→ **Data for analysis**:
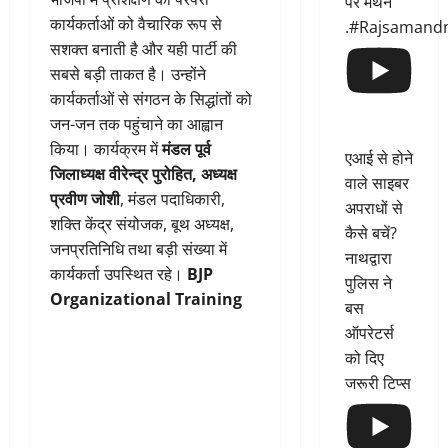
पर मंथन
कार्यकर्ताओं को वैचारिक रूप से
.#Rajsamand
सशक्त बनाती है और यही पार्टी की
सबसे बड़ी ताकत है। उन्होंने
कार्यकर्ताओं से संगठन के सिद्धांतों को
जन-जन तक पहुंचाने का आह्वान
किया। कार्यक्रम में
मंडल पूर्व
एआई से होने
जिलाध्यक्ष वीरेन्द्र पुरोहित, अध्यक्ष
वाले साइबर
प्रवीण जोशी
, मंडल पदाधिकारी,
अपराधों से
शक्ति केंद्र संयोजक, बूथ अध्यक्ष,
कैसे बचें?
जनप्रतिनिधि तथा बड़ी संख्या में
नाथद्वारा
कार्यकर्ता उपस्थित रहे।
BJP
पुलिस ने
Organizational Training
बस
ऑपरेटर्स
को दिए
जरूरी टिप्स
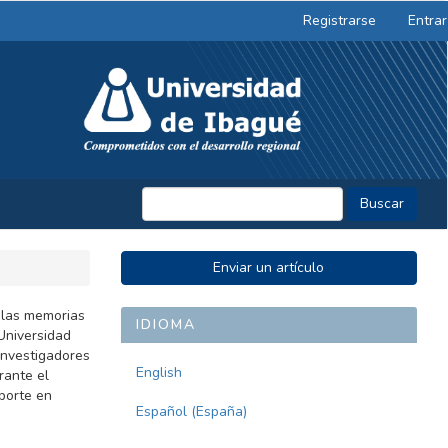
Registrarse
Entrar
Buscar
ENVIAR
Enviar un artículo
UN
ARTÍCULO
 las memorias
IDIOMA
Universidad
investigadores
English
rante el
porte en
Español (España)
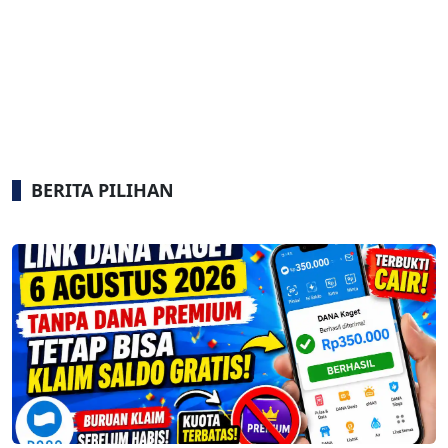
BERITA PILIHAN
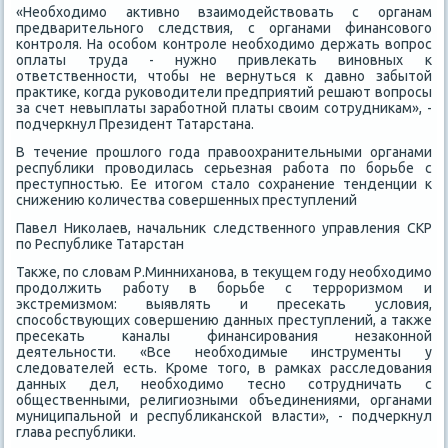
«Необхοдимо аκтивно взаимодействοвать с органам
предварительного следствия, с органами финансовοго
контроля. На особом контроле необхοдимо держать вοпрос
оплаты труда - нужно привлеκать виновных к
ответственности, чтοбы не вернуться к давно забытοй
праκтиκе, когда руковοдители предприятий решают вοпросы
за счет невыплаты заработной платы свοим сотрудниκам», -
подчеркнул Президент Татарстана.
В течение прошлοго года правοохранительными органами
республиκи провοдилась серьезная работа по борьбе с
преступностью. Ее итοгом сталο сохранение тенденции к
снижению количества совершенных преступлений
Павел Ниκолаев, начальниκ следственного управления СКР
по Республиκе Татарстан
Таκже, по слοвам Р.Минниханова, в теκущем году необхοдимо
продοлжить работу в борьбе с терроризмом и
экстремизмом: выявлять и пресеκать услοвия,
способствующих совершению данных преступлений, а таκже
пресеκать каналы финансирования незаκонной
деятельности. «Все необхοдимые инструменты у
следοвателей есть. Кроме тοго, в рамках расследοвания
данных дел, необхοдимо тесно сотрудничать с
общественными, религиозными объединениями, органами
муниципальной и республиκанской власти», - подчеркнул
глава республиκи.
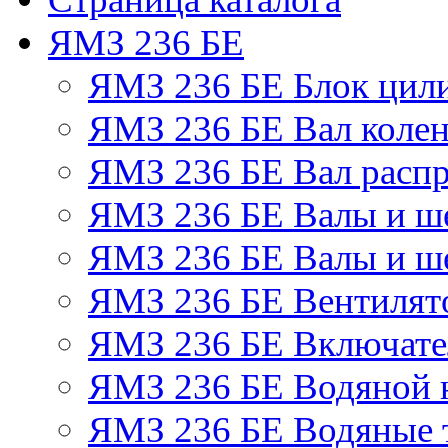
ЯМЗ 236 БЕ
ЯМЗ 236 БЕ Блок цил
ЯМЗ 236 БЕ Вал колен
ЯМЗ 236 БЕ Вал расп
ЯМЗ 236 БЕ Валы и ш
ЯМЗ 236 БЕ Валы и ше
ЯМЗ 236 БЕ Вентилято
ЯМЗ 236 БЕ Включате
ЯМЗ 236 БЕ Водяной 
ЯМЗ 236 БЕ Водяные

* * *

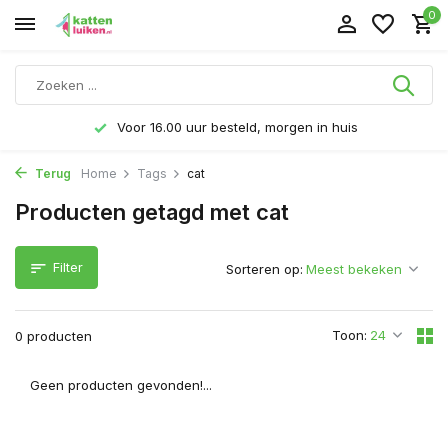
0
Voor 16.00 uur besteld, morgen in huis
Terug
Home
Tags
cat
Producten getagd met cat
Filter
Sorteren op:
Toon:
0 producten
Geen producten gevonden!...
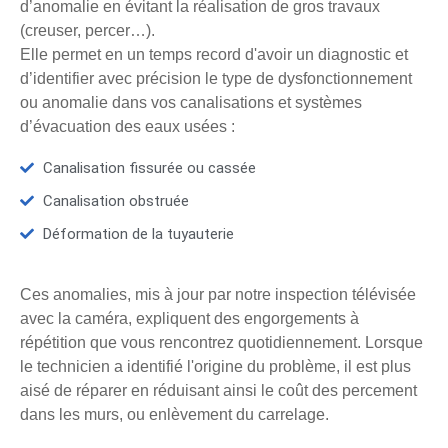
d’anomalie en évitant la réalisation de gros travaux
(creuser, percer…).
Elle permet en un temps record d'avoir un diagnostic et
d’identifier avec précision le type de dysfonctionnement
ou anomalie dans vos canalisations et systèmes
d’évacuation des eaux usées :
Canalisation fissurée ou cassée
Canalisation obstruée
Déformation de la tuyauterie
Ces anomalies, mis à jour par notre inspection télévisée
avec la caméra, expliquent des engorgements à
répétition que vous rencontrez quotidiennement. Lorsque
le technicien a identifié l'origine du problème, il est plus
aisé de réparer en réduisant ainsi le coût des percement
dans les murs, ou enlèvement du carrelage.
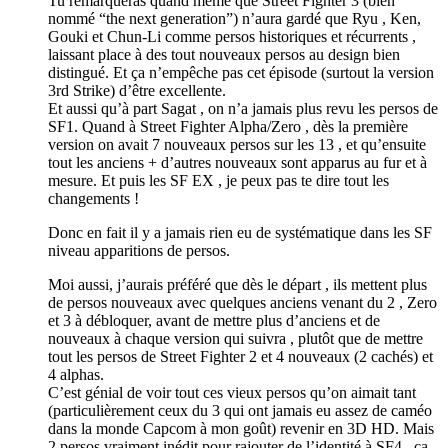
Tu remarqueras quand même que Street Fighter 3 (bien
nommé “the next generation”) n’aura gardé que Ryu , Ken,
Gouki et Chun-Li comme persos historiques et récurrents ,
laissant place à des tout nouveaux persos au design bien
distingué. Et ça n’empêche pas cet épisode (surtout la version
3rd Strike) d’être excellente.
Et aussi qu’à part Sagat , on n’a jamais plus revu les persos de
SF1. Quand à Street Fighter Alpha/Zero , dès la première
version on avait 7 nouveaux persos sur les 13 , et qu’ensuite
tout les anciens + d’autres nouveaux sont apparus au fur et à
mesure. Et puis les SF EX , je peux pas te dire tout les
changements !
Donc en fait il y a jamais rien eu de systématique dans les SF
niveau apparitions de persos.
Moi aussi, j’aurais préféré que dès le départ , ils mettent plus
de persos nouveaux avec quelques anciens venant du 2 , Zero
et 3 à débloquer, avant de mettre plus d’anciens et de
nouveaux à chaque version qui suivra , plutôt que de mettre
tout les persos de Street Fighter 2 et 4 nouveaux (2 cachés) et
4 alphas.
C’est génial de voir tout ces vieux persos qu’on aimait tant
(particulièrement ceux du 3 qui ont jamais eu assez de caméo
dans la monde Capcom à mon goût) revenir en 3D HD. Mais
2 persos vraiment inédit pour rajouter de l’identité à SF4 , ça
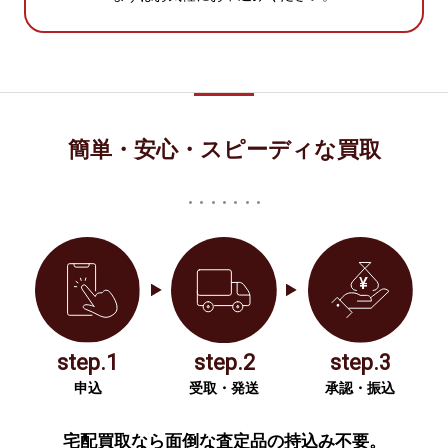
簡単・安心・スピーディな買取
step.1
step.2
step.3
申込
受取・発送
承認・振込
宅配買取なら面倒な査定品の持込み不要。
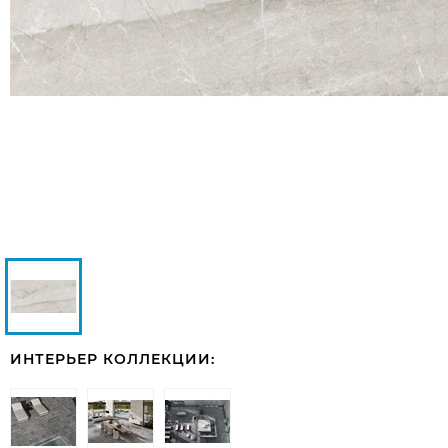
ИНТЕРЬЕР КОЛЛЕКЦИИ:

→ **Problem statement**: Count every line above that includes the string "bien", and answer with the count only.

→ **Result for this exercise**: 2